One thing that sets truly great luxury retailers apart is personal service. It’s the reason so many of us love world class independent stores. We actively build relationships with the owners and take a bit of comfort from the recognition and conversation. The skills required by store staff to maintain customer relationships are often built on experience, deep product knowledge and a refined appreciation of taste.
Under pinning that is a little black book, or a system of record, to maintain contact with a customer, invite them to special events or even to put products aside for them that they will love. When well executed, this kind of service is incredibly valuable.

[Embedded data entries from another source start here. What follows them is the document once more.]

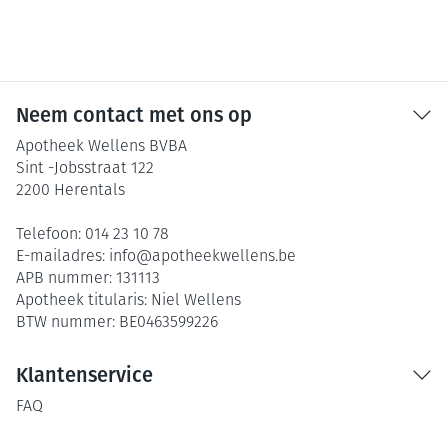
Neem contact met ons op
Apotheek Wellens BVBA
Sint -Jobsstraat 122
2200
Herentals
Telefoon:
014 23 10 78
E-mailadres:
info@
apotheekwellens.be
APB nummer:
131113
Apotheek titularis:
Niel Wellens
BTW nummer:
BE0463599226
Klantenservice
FAQ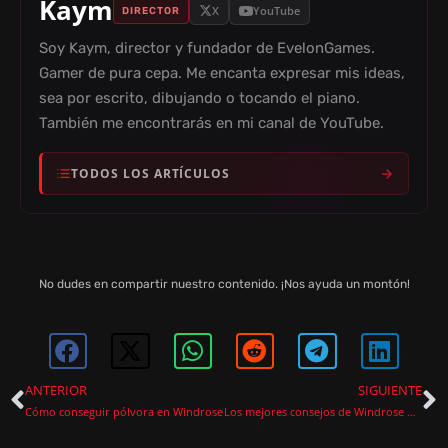
Kaym
X
YouTube
DIRECTOR
Soy Kaym, director y fundador de EvelonGames.
Gamer de pura cepa. Me encanta expresar mis ideas,
sea por escrito, dibujando o tocando el piano.
También me encontrarás en mi canal de YouTube.
TODOS LOS ARTÍCULOS
No dudes en compartir nuestro contenido. ¡Nos ayuda un montón!
ANTERIOR
SIGUIENTE
Cómo conseguir pólvora en Windrose
Los mejores consejos de Windrose para principiantes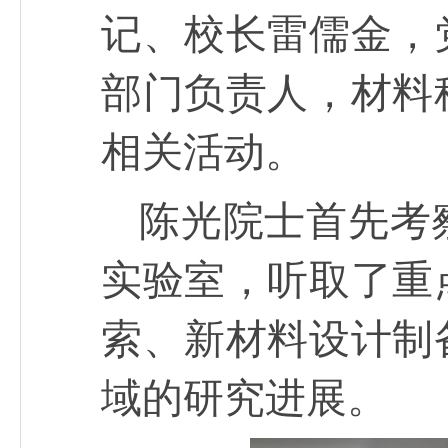
记、校长雷儒金，
部门负责人，材料
相关活动。
陈光院士首先考
实验室，听取了重
索、新材料设计制
域的研究进展。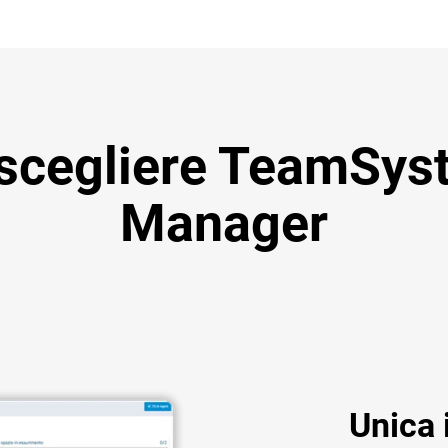
scegliere TeamSy
Manager
Unica 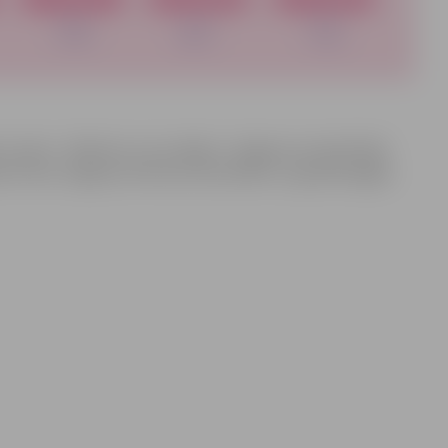
ir puika – Maksims, kura mājas ir Jelgavas novada Elejā.
nvāra rītam Jelgavas slimnīcas Dzemdību un ginekoloģijas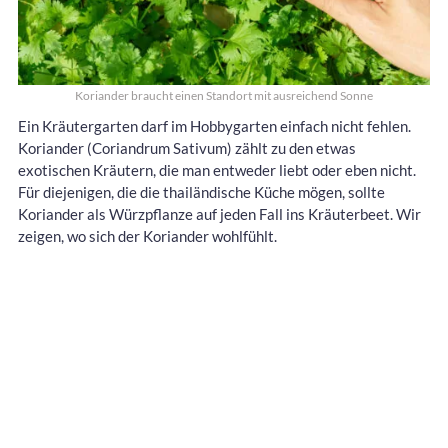
Koriander braucht einen Standort mit ausreichend Sonne
Ein Kräutergarten darf im Hobbygarten einfach nicht fehlen.
Koriander (Coriandrum Sativum) zählt zu den etwas
exotischen Kräutern, die man entweder liebt oder eben nicht.
Für diejenigen, die die thailändische Küche mögen, sollte
Koriander als Würzpflanze auf jeden Fall ins Kräuterbeet. Wir
zeigen, wo sich der Koriander wohlfühlt.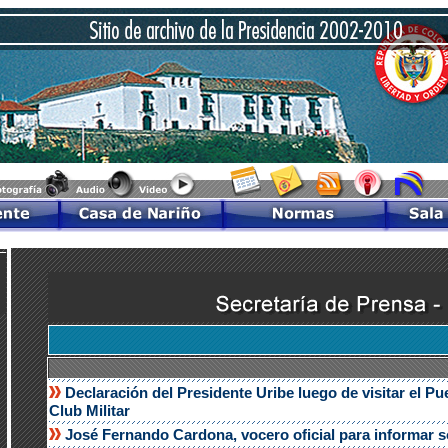
Declaración del Presidente Uribe luego de visitar el P
Club Militar
José Fernando Cardona, vocero oficial para informar s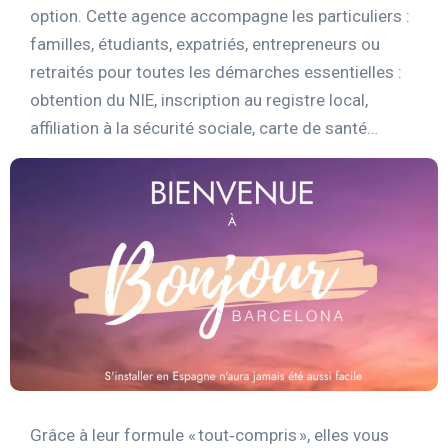
option. Cette agence accompagne les particuliers :
familles, étudiants, expatriés, entrepreneurs ou
retraités pour toutes les démarches essentielles :
obtention du NIE, inscription au registre local,
affiliation à la sécurité sociale, carte de santé…
Grâce à leur formule « tout‑compris », elles vous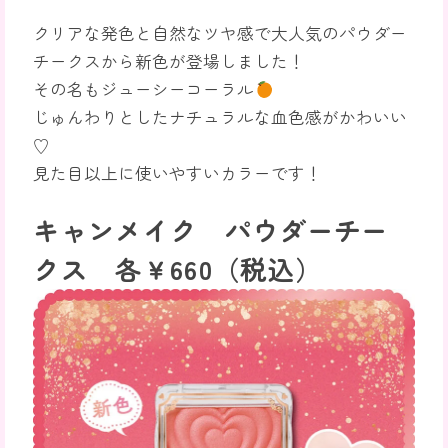
クリアな発色と自然なツヤ感で大人気のパウダー
チークスから新色が登場しました！
その名もジューシーコーラル
じゅんわりとしたナチュラルな血色感がかわいい
♡
見た目以上に使いやすいカラーです！
キャンメイク パウダーチー
クス 各￥660（税込）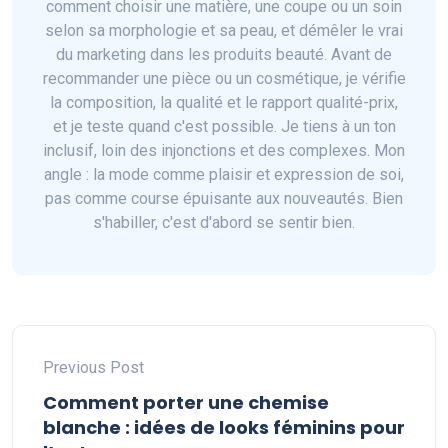
comment choisir une matière, une coupe ou un soin
selon sa morphologie et sa peau, et démêler le vrai
du marketing dans les produits beauté. Avant de
recommander une pièce ou un cosmétique, je vérifie
la composition, la qualité et le rapport qualité-prix,
et je teste quand c'est possible. Je tiens à un ton
inclusif, loin des injonctions et des complexes. Mon
angle : la mode comme plaisir et expression de soi,
pas comme course épuisante aux nouveautés. Bien
s'habiller, c'est d'abord se sentir bien.
Previous Post
Comment porter une chemise
blanche : idées de looks féminins pour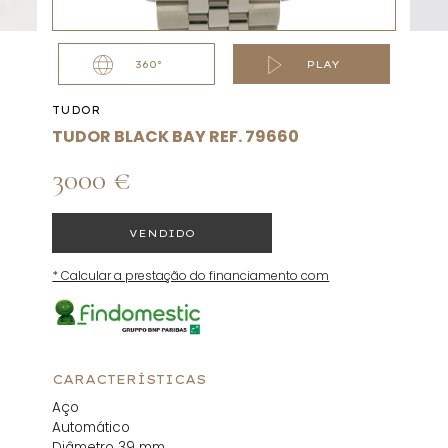
360°
PLAY
TUDOR
TUDOR BLACK BAY REF. 79660
3000 €
VENDIDO
* Calcular a prestação do financiamento com
CARACTERÍSTICAS
Aço
Automático
Diâmetro 39 mm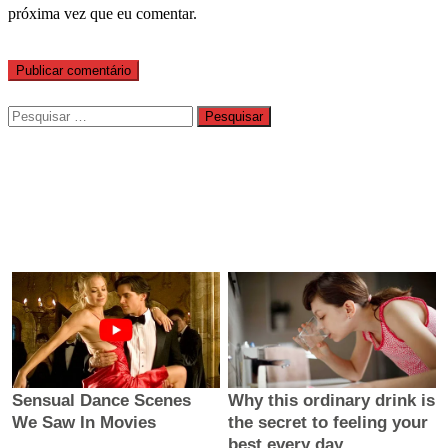
próxima vez que eu comentar.
Pesquisar
por: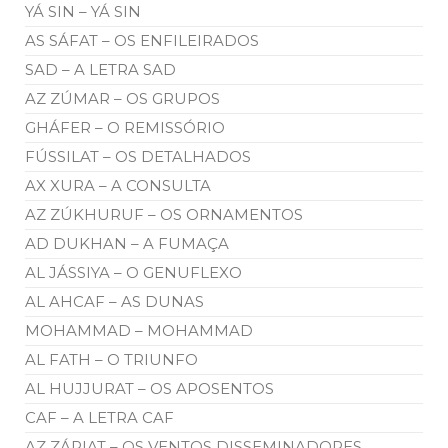
YÁ SIN – YÁ SIN
AS SÁFAT – OS ENFILEIRADOS
SAD – A LETRA SAD
AZ ZÚMAR – OS GRUPOS
GHÁFER – O REMISSÓRIO
FÚSSILAT – OS DETALHADOS
AX XURA – A CONSULTA
AZ ZÚKHURUF – OS ORNAMENTOS
AD DUKHAN – A FUMAÇA
AL JÁSSIYA – O GENUFLEXO
AL AHCAF – AS DUNAS
MOHAMMAD – MOHAMMAD
AL FATH – O TRIUNFO
AL HUJJURAT – OS APOSENTOS
CAF – A LETRA CAF
AZ ZÁRIAT – OS VENTOS DISSEMINADORES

A friend of mine tells a good yarn about how he did this for Michael Caine in the early years of his luxury department store career – but that’s for another day!
In the modern and multi-channel world of luxury retail the black book format is somewhat broken. Customers of luxury brands are particularly mobile and present in global locations which for one relationship could include Changi Singapore, Bond Street London, online and a concession in Lane Crawford Hong Kong.
Even for customers with less exotic travel habits, modern retail poses two big challenges for the black book; firstly how can its contents be available anywhere in the world; and secondly, how can the kind of decision-making expertise it provides be in the hands of store teams wherever the customer chooses to interact?
Let’s break the black book down. It probably includes contact information, perhaps some transactional history and maybe notes on tastes and preferences. In the hands of experts that can lead to carefully curated recommendations and prompts. One of the key challenges in the context of global luxury retail is interpreting tastes, which when done well is the backbone of value added service. But when it misfires, it can damage relationships.
At Big Data for Humans we’re putting the black book in the cloud so that the teams from our luxury retail and fashion clients can access their contact and decision support information -anywhere, and at any time.
This decision support comes in the form of intelligence which harnesses the power of networks to correlate similar tastes and purchasing habits. It means store staff can understand and recognise key clients; ensure those clients receive personal service wherever they shop; and they can accurately interpret and adapt to their nuanced tastes.